We attended clojuTRE 2013 this week and it was brilliant, thanks to Metosin and Nitor for organizing.
The presentations:
- ZenRobotics, who can probably claim to have deployed Clojure into production for the longest here in Finland, had Jouni Seppänen and Joel Kaasinen talk about the challenges with resource handling and how to integrate with OpenCV.
- Tero Parviainen gave a talk on Pedestal, an über hipster web development framework by Relevance. Tero's opinion was that it is still evolving and probably not something you would use for customer projects just yet.
- International Clojure superstars Sam Aaron, Christophe Grand, Edmund Jackson and Meikel Brandmeyer from Lambda Next gave a presentation on core.async. The integration of a technical presentation with a comedy act was hilarious. For this topic it worked perfectly, even though there were a few deadlocks.
- Last but not least was a weapons demonstration by Jari Länsiö from Metosin. This super enthusiastic performance showed how to control an (almost) military grade drone with Clojure.
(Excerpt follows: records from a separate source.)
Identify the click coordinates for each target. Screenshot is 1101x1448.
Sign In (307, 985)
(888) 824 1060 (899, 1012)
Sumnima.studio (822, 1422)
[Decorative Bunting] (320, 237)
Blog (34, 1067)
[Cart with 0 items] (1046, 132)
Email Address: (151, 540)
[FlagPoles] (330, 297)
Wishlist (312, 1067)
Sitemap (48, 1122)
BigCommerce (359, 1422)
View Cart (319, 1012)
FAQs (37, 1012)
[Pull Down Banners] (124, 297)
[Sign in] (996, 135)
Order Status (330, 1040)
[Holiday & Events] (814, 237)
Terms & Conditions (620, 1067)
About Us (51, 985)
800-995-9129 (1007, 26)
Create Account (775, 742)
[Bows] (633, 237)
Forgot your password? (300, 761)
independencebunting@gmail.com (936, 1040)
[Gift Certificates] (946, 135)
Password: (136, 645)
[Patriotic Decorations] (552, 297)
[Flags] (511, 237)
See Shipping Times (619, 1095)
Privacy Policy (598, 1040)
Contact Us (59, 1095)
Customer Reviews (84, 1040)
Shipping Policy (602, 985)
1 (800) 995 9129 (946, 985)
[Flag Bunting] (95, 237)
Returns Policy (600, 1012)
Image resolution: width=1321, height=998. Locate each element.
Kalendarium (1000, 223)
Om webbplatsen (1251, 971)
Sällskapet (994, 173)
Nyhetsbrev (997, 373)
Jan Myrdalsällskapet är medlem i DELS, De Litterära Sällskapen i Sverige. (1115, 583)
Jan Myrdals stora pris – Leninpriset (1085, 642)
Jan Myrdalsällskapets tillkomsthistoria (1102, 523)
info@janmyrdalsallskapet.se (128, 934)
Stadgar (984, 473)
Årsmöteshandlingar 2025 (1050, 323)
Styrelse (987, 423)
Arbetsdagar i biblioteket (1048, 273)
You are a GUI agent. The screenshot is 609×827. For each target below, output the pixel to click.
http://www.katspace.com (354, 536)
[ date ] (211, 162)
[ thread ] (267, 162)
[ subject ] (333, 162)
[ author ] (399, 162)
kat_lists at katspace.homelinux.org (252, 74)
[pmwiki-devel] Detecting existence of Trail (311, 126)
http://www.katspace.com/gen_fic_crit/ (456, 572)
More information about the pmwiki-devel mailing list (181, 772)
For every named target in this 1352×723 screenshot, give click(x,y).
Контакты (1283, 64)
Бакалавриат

All in all the presentations were excellent and easily matched those at more established conferences.
After-party
After the official program most of us headed to the after-party. It was very interesting to share thoughts with other Finnish Clojurians on how to convince customers that Clojure, and its ecosystem, is production ready.
Final thoughts
We deployed our first Clojure project over a year ago and we have luckily been successful in proving our customers that Clojure is a viable option so that the majority of our new projects are Clojure-based. We found that some of the best arguments for Clojure are development speed, clear paradigm and consistent style. The last two lessen vendor lock-in which is always a worry for the customer.